Collected data:
=====

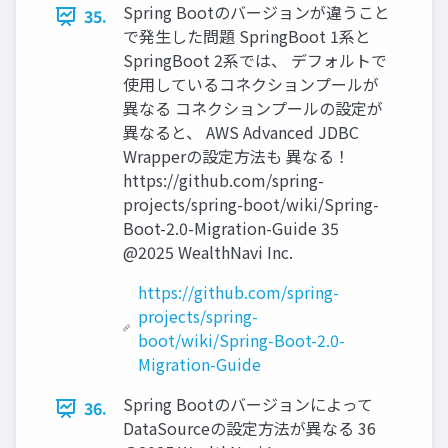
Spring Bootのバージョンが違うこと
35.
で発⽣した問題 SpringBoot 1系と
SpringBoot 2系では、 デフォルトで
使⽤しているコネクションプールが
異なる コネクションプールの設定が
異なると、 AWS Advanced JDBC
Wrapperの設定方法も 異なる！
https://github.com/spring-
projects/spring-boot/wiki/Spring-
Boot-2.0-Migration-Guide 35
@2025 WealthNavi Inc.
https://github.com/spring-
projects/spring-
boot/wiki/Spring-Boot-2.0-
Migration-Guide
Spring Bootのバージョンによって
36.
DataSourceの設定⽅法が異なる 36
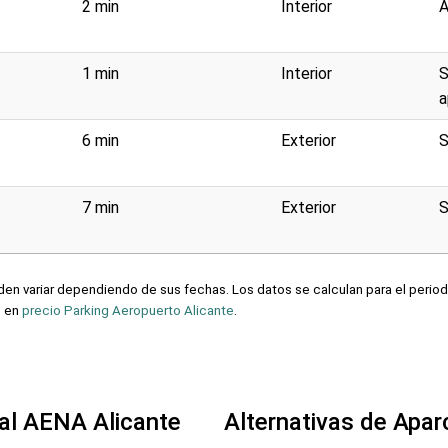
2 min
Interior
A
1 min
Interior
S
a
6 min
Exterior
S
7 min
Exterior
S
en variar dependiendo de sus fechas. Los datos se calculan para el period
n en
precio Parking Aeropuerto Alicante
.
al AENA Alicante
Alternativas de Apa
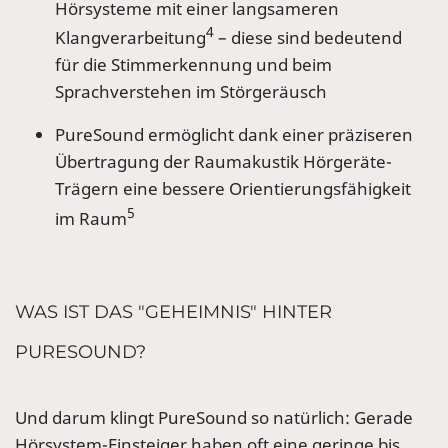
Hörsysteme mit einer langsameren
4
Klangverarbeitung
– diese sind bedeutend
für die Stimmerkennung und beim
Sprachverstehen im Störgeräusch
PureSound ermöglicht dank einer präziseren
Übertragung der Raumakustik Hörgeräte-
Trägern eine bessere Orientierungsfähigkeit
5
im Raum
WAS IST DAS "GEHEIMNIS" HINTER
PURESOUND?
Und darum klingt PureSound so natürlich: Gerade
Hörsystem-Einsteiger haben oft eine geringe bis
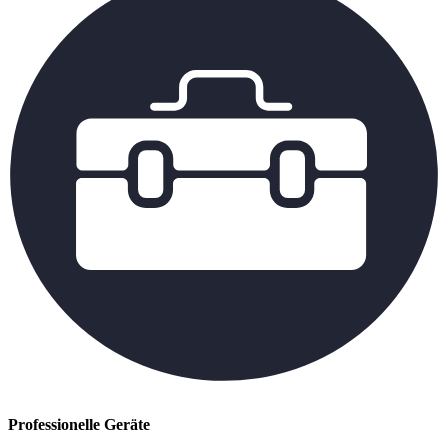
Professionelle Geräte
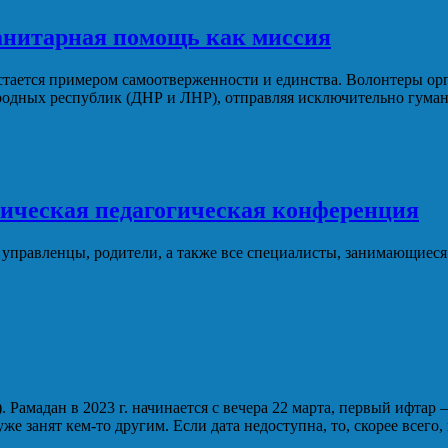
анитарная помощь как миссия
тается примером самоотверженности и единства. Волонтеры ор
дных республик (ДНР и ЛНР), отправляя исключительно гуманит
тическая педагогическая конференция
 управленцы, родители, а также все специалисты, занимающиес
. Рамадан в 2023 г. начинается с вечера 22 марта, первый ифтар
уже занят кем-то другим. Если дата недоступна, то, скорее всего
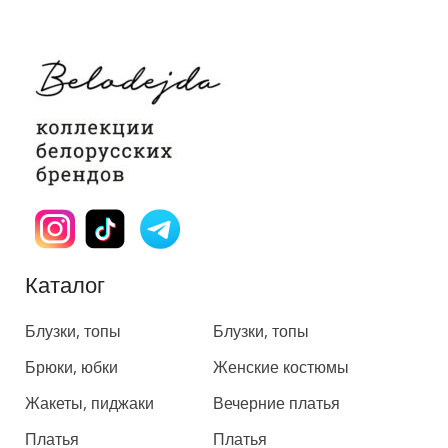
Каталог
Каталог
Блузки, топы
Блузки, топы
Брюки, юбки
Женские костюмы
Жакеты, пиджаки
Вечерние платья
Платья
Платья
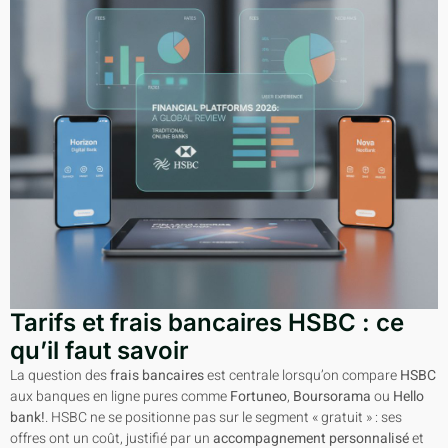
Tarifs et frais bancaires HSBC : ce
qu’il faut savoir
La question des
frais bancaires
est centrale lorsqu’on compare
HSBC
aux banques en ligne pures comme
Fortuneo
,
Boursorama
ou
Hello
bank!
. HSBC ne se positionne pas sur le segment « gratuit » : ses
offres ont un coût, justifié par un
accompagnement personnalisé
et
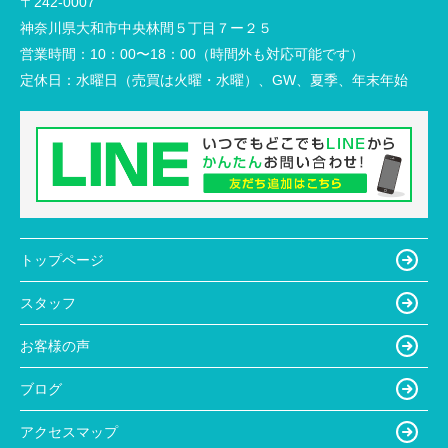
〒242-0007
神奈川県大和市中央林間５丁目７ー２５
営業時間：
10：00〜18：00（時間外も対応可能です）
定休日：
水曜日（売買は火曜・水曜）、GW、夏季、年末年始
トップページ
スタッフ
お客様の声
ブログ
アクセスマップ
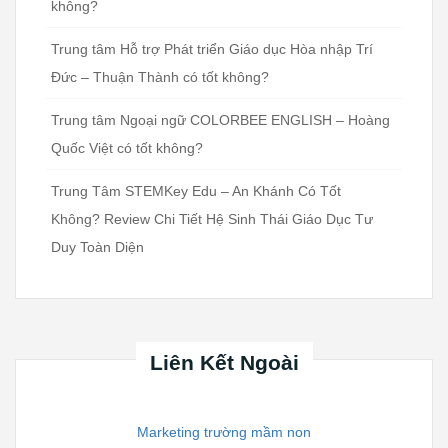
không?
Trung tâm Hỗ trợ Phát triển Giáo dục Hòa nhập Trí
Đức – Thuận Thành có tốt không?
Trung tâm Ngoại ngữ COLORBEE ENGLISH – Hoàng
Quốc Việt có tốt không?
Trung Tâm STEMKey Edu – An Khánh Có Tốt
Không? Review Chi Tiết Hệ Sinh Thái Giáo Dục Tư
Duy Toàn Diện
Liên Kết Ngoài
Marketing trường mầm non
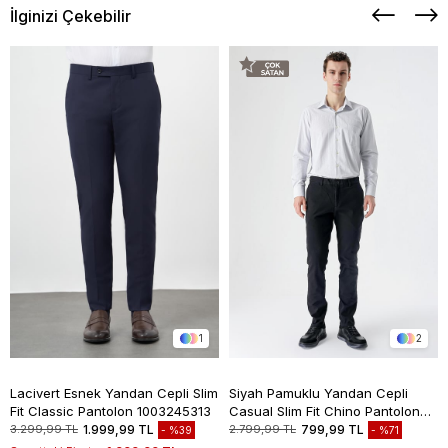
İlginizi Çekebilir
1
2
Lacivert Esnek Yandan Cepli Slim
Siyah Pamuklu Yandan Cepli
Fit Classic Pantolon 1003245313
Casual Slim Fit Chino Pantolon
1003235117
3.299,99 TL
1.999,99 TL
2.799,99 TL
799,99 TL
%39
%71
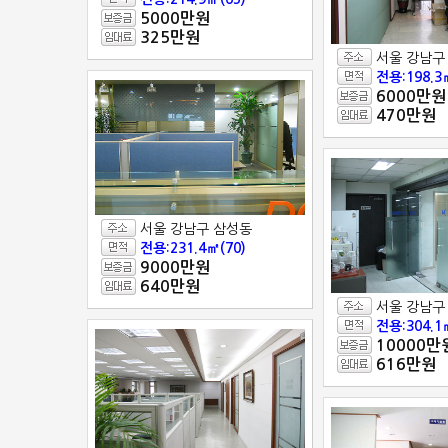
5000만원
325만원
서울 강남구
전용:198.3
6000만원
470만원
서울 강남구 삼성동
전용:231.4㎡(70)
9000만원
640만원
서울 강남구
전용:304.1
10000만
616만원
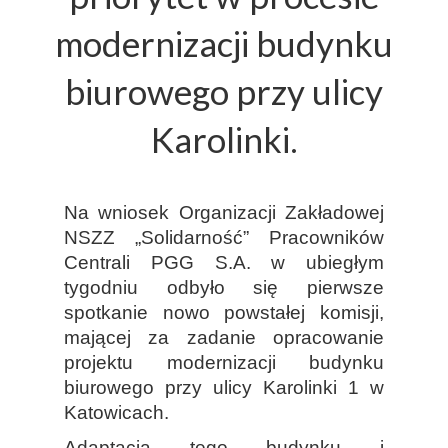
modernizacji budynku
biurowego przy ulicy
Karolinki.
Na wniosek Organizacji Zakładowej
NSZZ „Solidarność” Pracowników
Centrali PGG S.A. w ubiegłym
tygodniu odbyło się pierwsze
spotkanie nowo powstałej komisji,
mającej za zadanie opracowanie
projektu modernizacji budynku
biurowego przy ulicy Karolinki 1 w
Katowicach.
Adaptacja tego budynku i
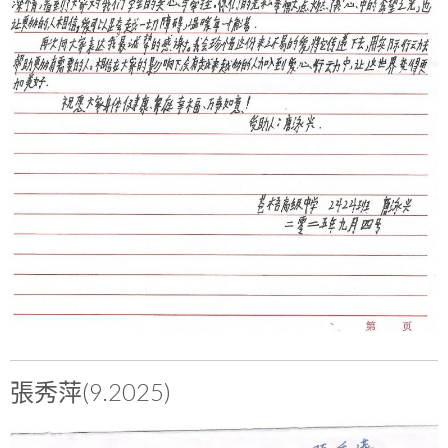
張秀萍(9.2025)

=====

• _WHAT IS EXPECTED_:
Restate the data word for word without pictures.

• _SOLUTION TO THE PROBLEM_:
Spring Bootのバージョンが違うこと
35.
で発⽣した問題 SpringBoot 1系と
SpringBoot 2系では、 デフォルトで
使⽤しているコネクションプールが
異なる コネクションプールの設定が
異なると、 AWS Advanced JDBC
Wrapperの設定方法も 異なる！
https://github.com/spring-
projects/spring-boot/wiki/Spring-
Boot-2.0-Migration-Guide 35
@2025 WealthNavi Inc.
https://github.com/spring-
projects/spring-
boot/wiki/Spring-Boot-2.0-
Migration-Guide
Spring Bootのバージョンによって
36.
DataSourceの設定⽅法が異なる 36
2 min
Interior
A
1 min
Interior
S
a
6 min
Exterior
S
7 min
Exterior
S
en variar dependiendo de sus fechas. Los datos se calculan para el period
n en
precio Parking Aeropuerto Alicante
.
al AENA Alicante
Alternativas de Apa
Hörsysteme mit einer langsameren
4
Klangverarbeitung
– diese sind bedeutend
für die Stimmerkennung und beim
Sprachverstehen im Störgeräusch
PureSound ermöglicht dank einer präziseren
Übertragung der Raumakustik Hörgeräte-
Trägern eine bessere Orientierungsfähigkeit
5
im Raum
WAS IST DAS "GEHEIMNIS" HINTER
PURESOUND?
Und darum klingt PureSound so natürlich: Gerade
Hörsystem-Einsteiger haben oft eine geringe bis
Professionelle Geräte
анитарная помощь как миссия
тается примером самоотверженности и единства. Волонтеры ор
дных республик (ДНР и ЛНР), отправляя исключительно гуманит
тическая педагогическая конференция
 управленцы, родители, а также все специалисты, занимающиес
. Рамадан в 2023 г. начинается с вечера 22 марта, первый ифтар
уже занят кем-то другим. Если дата недоступна, то, скорее всего
Каталог
Каталог
Блузки, топы
Блузки, топы
Брюки, юбки
Женские костюмы
Жакеты, пиджаки
Вечерние платья
Платья
Платья
Tarifs et frais bancaires HSBC : ce
qu’il faut savoir
La question des
frais bancaires
est centrale lorsqu’on compare
HSBC
aux banques en ligne pures comme
Fortuneo
,
Boursorama
ou
Hello
bank!
. HSBC ne se positionne pas sur le segment « gratuit » : ses
offres ont un coût, justifié par un
accompagnement personnalisé
et
〒242-0007
神奈川県大和市中央林間５丁目７ー２５
営業時間：
10：00〜18：00（時間外も対応可能です）
定休日：
水曜日（売買は火曜・水曜）、GW、夏季、年末年始
トップページ
スタッフ
お客様の声
ブログ
アクセスマップ
không?
Trung tâm Hỗ trợ Phát triển Giáo dục Hòa nhập Trí
Đức – Thuận Thành có tốt không?
Trung tâm Ngoại ngữ COLORBEE ENGLISH – Hoàng
Quốc Việt có tốt không?
Trung Tâm STEMKey Edu – An Khánh Có Tốt
Không? Review Chi Tiết Hệ Sinh Thái Giáo Dục Tư
Duy Toàn Diện
Liên Kết Ngoài
Marketing trường mầm non
İlginizi Çekebilir
1
2
Lacivert Esnek Yandan Cepli Slim
Siyah Pamuklu Yandan Cepli
Fit Classic Pantolon 1003245313
Casual Slim Fit Chino Pantolon
1003235117
3.299,99 TL
1.999,99 TL
2.799,99 TL
799,99 TL
%39
%71
5000만원
325만원
서울 강남구
전용:198.3
6000만원
470만원
서울 강남구 삼성동
전용:231.4㎡(70)
9000만원
640만원
서울 강남구
전용:304.1
10000만
616만원
modernizacji budynku
biurowego przy ulicy
Karolinki.
Na wniosek Organizacji Zakładowej
NSZZ „Solidarność” Pracowników
Centrali PGG S.A. w ubiegłym
tygodniu odbyło się pierwsze
spotkanie nowo powstałej komisji,
mającej za zadanie opracowanie
projektu modernizacji budynku
biurowego przy ulicy Karolinki 1 w
Katowicach.
Adaptacja tego budynku i
張秀萍(9.2025)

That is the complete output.